▼

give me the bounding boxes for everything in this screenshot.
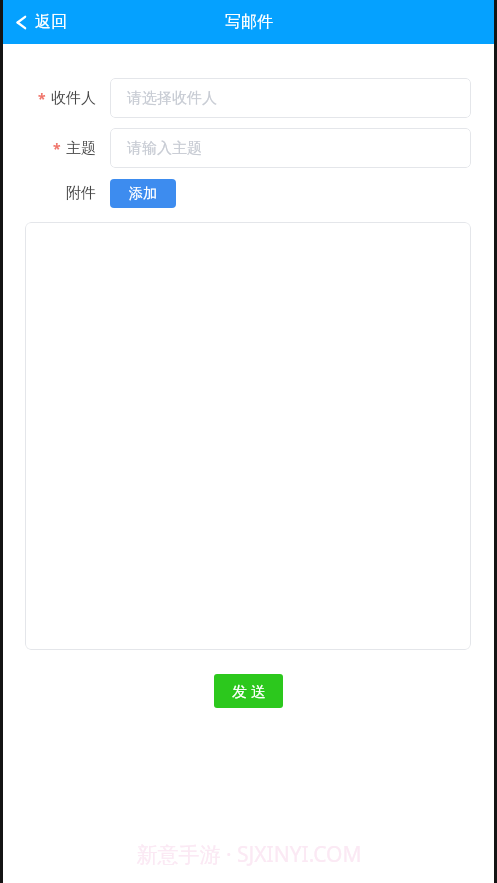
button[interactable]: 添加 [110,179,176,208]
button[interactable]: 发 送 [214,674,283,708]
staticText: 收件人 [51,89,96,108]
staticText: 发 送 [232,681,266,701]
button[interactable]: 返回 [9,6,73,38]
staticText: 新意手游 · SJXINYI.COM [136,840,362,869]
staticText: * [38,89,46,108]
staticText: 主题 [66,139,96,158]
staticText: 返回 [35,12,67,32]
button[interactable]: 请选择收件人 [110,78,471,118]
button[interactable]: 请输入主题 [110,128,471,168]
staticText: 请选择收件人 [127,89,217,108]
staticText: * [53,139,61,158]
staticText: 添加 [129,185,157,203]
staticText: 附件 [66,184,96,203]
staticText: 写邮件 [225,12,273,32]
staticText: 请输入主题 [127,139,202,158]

▲

» EXERCISE DIRECTIONS:
All lines in the entries above that hold the word "button" need to be copied.

» FINAL ANSWER:
button[interactable]: 添加 [110,179,176,208]
button[interactable]: 发 送 [214,674,283,708]
button[interactable]: 返回 [9,6,73,38]
button[interactable]: 请选择收件人 [110,78,471,118]
button[interactable]: 请输入主题 [110,128,471,168]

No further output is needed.